Protein– along with carbohydrates and fat– are called the ‘energy nutrients.’ The energy they provide is used by the body to fuel the billions of chemical reactions that sustain life each day. The primary role of protein is to build tissues and other essential compounds, such as hormones. Contrary to popular belief, most Americans– both rich and poor– consume too much protein, rather than not enough. Remarkably small amounts are enough to satisfy the minimal requirements of the average adult– two ounces, or 60 grams.

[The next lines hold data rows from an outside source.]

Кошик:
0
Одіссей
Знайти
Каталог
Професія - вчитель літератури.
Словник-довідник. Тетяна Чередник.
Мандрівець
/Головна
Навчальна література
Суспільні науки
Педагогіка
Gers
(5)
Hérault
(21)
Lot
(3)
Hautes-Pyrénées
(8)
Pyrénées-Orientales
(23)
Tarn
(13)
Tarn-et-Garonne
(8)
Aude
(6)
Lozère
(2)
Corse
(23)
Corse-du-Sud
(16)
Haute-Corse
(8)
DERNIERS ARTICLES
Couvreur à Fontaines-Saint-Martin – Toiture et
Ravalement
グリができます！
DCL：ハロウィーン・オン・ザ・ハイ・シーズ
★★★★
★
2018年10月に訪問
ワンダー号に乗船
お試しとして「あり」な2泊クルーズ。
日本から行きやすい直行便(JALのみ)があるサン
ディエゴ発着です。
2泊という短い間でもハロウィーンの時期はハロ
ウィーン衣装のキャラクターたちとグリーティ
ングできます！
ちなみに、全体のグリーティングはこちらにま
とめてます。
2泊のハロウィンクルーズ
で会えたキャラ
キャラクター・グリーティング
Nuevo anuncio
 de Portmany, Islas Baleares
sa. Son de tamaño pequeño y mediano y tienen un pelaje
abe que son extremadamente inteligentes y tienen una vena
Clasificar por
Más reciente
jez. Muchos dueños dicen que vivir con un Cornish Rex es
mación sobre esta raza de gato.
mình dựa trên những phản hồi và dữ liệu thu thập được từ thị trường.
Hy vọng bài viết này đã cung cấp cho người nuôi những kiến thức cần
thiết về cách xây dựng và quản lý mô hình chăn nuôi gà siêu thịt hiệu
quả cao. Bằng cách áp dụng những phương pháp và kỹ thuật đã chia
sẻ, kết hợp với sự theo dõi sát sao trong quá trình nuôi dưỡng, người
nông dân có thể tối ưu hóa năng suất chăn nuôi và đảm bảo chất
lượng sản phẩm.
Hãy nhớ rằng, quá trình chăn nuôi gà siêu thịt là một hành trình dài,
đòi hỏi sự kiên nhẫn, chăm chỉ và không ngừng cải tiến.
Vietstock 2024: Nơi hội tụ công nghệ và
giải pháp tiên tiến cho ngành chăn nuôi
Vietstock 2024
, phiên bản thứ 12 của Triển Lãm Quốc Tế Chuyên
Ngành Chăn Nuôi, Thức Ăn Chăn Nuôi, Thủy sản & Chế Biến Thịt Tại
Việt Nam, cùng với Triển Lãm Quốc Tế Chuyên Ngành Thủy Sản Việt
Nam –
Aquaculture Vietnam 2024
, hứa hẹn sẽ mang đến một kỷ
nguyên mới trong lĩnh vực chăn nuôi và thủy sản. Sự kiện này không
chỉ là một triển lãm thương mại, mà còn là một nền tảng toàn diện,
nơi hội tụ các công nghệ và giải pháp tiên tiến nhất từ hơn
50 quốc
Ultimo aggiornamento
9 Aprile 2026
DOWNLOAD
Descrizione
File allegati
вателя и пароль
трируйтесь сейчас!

For most people who eat the typical American diet, experts say that cutting down on protein can free up energy, spare your digestive system– especially your liver and kidneys– and will protect your immune system from irritation. The sources of protein that provide your body with the most efficient fuel and the least waste and damage are those that are lowest on the ‘food chain,’ which is the pattern of dependence of higher organisms on lower organisms for energy. The primary source of energy is the sun, which is turned into energy by plants, which are then eaten by plant-eating animals, which are eaten by carnivores. The higher you eat on the food chain, the more fat and toxins you can ingest, and the farther removed from the energy source you are. If you haven’t done so already, you may want to begin replacing animal protein in your diet with soy products, grains, legumes, and non-fat dairy. You’ll get just as much protein and get carbohydrate and fiber along with the protein. You may find you have more energy.